I'm writing a computer routine in which I'm trying to optimize two objectives (cost and utility). Since the two objectives are in conflict, I would like to normalize the values of the two functions and add them together to reach a compromize. What I expect to do is something like:

$$O_{overall} = \lambda_1 \times O_{cost} + \lambda_2 \times O_{utility}$$

where $\lambda_1$ and $\lambda_2$ are normalization factors which are equal to $\frac{1}{max(O_{cost})}$ and $\frac{1}{max(O_{utility})}$ respectively. (The objective values cannot be negative in my case).

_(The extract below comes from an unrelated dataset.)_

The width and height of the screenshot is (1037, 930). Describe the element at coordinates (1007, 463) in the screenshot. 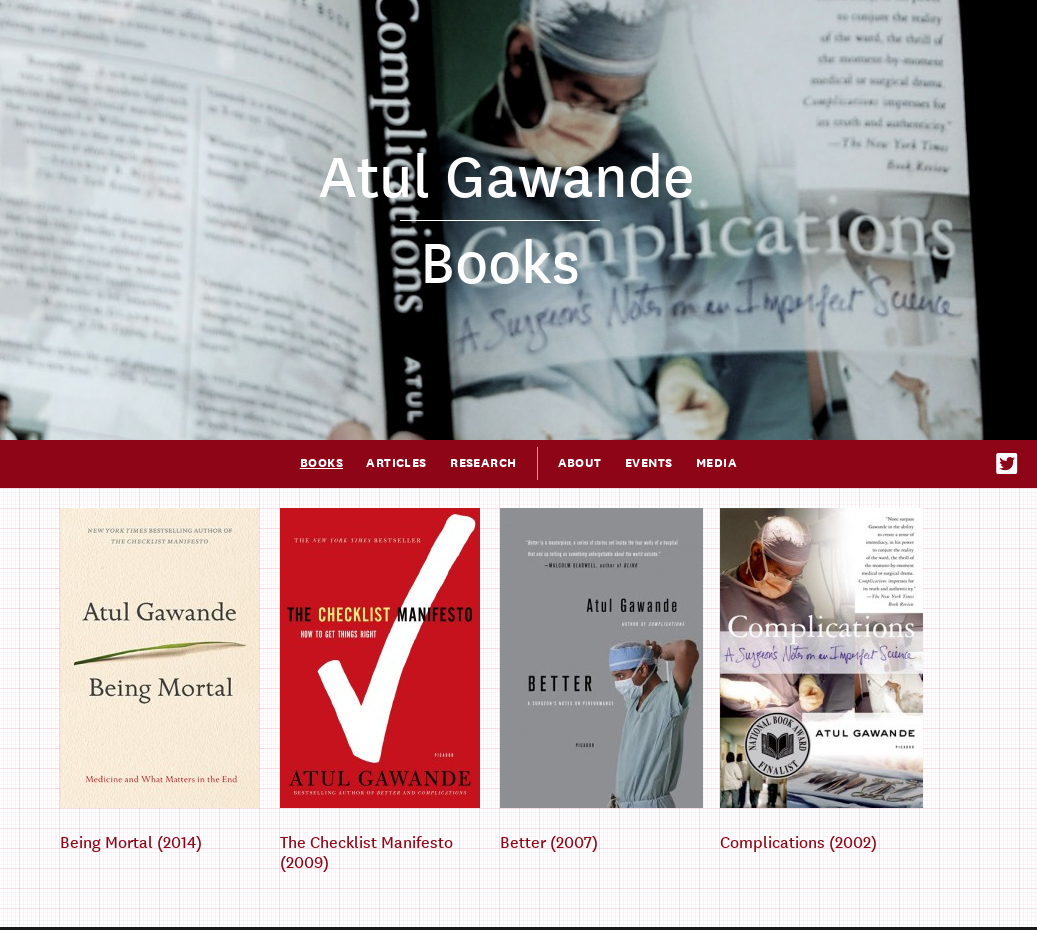 I see `Twitter` at that location.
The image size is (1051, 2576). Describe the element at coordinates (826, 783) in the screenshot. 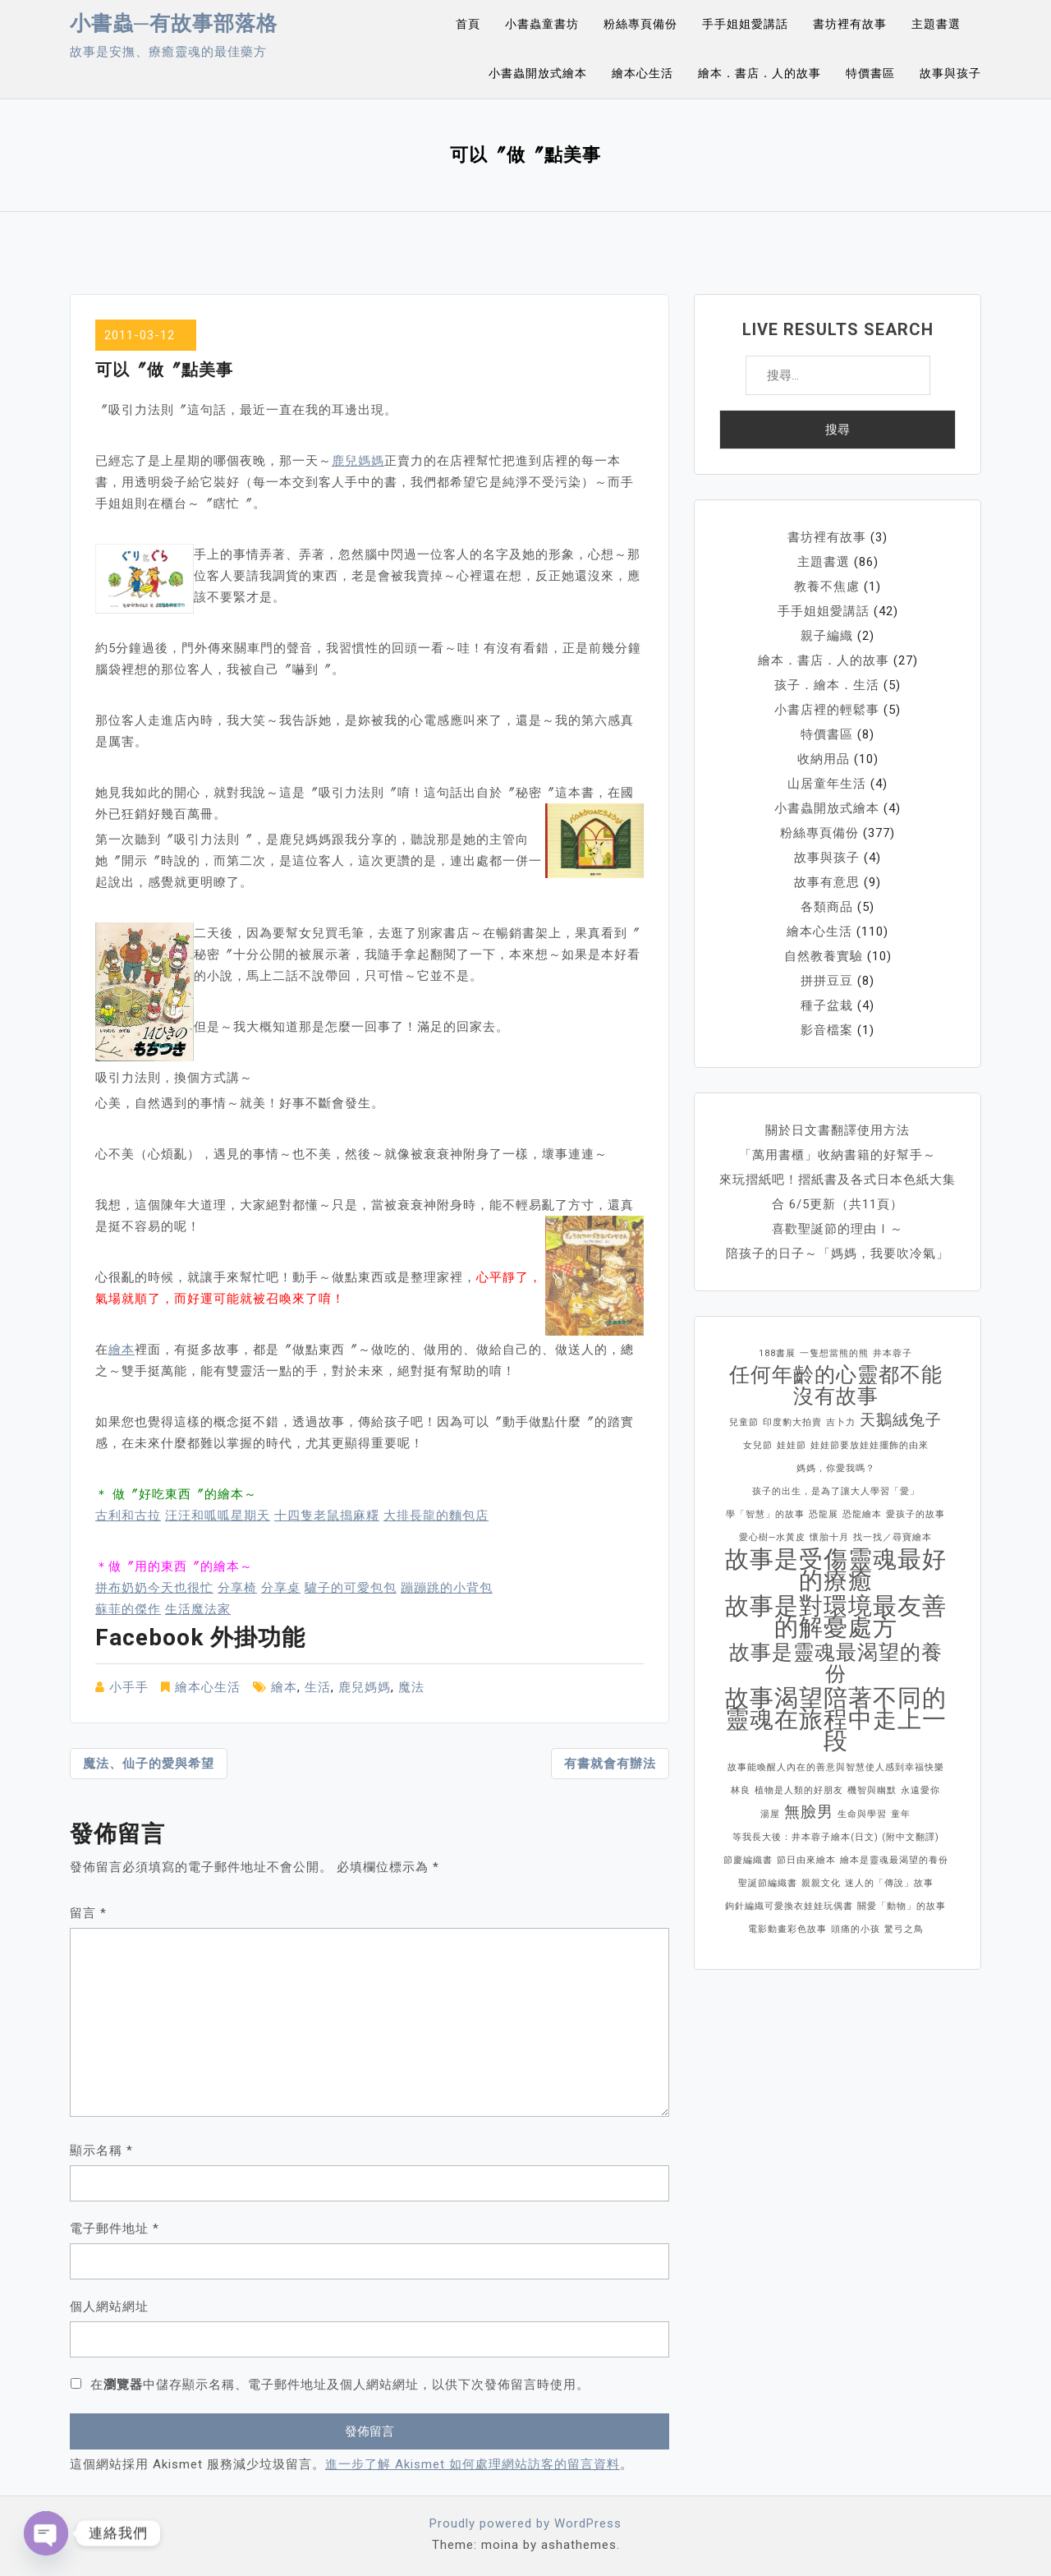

My problem here is that, to get values for $\lambda_1$ and $\lambda_2$ I need to find the maximum possible values for $O_{cost}$ and $O_{utility}$ which is

(a) not always possible to do

and more importantly

(b) the maximum values I'd get will be unfairly large. So large that these values will NEVER be practically reached, resulting in very small normalized values almost always.

Is there any practical solution for this problem? Surely this isn't an uncommon problem in optimization. Is there any standard method used to solve this problem?

Any help would be appreciated.

  • $\begingroup$ Why settle for a single solution? Look into multiobjective optimization and Pareto surfaces. $\endgroup$ – LinAlg Jul 3 '18 at 18:59

An alternate thought (that got used to some effect in a design long ago) - optimize utility per unit cost, or equivalently, cost per unit utility.